Sobhan decided to approach his local ward councillor Anita Kar Majumdar with his proposal, who readily agreed and gave him permission to create and put up separate signage for transgender people in public toilets. Sobhan named his initiative Tridhara- which means the third source of power. The name was aptly chosen to signify the strength of the community and their resolute nature to survive amidst all the hostility shown to them.
For me, the name signifies the third source of power obtained from the union of male and female forces. Our local ward councillor showed tremendous enthusiasm for the initiative and gave me a go ahead to implement my idea in the four public toilets in the area, said Sobhan.
The first toilet where Sobhan’s initiative was implemented was near Bansdroni metro station in South Kolkata.
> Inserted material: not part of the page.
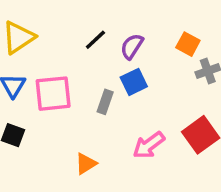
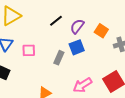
orange square: (188, 44) -> (101, 31), moved
pink square: (53, 94) -> (29, 50), size x0.6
Since then, four other public toilets have also seen the Tridhara initiative being implemented, all around the nearby areas of South Kolkata. For his initiative, Sobhan received immense praise from transgender activist Ranjita Sinha.
Sobhan’s initiative, despite him not being a regular activist has been amazing. Transgender people have a very difficult time accessing public toilets and we hope that his initiative will only allow more public spaces to allow transgender people to access public toilets, said Ranjita Sinha, transgender activist and member, West Bengal Transgender Board.
Sobhan is hopeful that his initiative will find favour among other public toilets and spaces for transgender people so that they too can exercise their right of accessing public sanitation facilities. The young Kolkatan also says the equally important is to remove generational stereotypes about transgenders, which associate them only with begging or creating a ruckus. A new generation of transgender people is studying, working and actively engaged in initiatives to ensure the community leads a better life. Sobhan believes that we should support their struggle in their inclusion into the mainstream.
Separate toilets for transgender people have been introduced in cities like Bhopal and Chennai. Panjab University in May 2017 also introduced separate toilets for members of the transgender community. The stigma related to allowing transgender people to access public toilets however, remains at large. Initiatives like the one undertaken by Sobhan pave way towards realising the real dream of a Swachh India, where sanitation facilities are accessible for all, irrespective of age, race or gender.